I’ve journaled to record feelings, thoughts, dreams and events.  My camera has been at hand and I’ve taken some great shots.   But what I was really pushed to do was meditate with music and draw.  The images just started coming out and I haven’t been able to stop.  I am able to be in the present without any mind chatter and I come into a wonderful bliss-like state.  Each piece expresses what I am feeling during the period of time I work on it.  While I draw my mind is clear, silent and open to the messages I receive.

I did this particular drawing between July 7 and July 10 at Gros Ventre National Park near Jackson Hole, WY.  The Grand Water Trine was forming (a link to the chart is at the bottom of this page).  On July 7 Saturn was stationed direct.  July 8 was New Moon in Cancer and July 9 saw the Sun and Mercury meet in an inferior conjunction.  I finished on July 10 when Jupiter was in exact trine to my natal Chiron while Saturn was conjunct and Neptune trine it.  There have been many factors at work this summer but the forementioned and these transits (below… with my natal Chiron involved) stood out to me as representative of this point in time.

Transiting Jupiter in strong trine (exact) with natal Chiron

Jul 1, 2013 to Jul 19, 2013, exact Jul 10, 2013.

The planetary energies flow smoothly; the connection is easy and beneficial.

Your religious philosophy and broad intellectual framework are subject to a certain amount of re-examination. Painful experiences in these areas could lead you to a new outlook on life. Also at this time, you may feel a revitalization of the healing awareness within yourself, possibly in connection to the process of work done in connecting to old wounds, received in earlier developmental stages. When we reconnect with repressed and potentially painful feelings that have been buried away in the depths of our psyche we inhabit these rejected parts of ourselves and become more whole. At this time too, you may connect with a higher purpose in the work that you do, especially if this work involves helping people to heal in some way, and to grow in their own understanding of who they really are. You may take up the study of new-age healing techniques during this period, or in other ways inhabit the vision of wholeness and freedom from old pain that you feel emanates from the intuitive clarity provided by your higher self.

Transiting Saturn in strong conjunction with natal Chiron

This transit is strongest (within 2 degrees)

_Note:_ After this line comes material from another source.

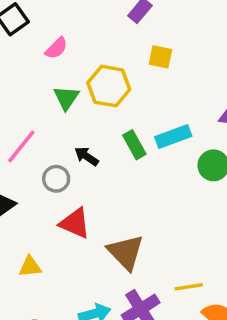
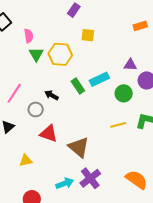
pink semicircle: (56, 48) -> (29, 36), turned -48
green triangle: (66, 98) -> (36, 54), moved
yellow line: (189, 287) -> (118, 125), moved

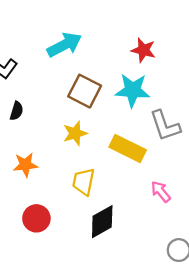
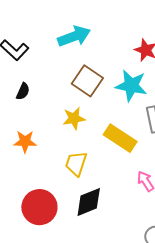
red circle: (36, 218) -> (39, 207), moved, size x1.4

Jun 13, 2013 to Jul 31, 2013.

The strongest blend of the energies represented by these two planets.

Your psyche is subject to a stressful and potentially vitalizing time, as the very structure of your life is subject to painful realizations, leading to great changes in your self-concept. At this time also, difficulties with authority figures may emerge, or your relationship with your father may challenging, or the way you live your life in relation to the structure of society itself may be coming to a point where changes that have been in the works for some time are ready to burst forth into your conscious awareness. There may be old wounds with your father, or with the parental care and discipline you received in early childhood, that re-emerge at this time, hopefully for purposes of healing these issues and the potentially debilitating effects that they may have on your life. At this time also, the self-concept that you have had up to now may be changing, leading to a renewed sense of your own healing potential. Through a slow concentrated effort you may begin to connect with a higher purpose in the work that you do at this time, especially if this work involves helping people to heal in some way, and to grow in their own understanding of who they really are.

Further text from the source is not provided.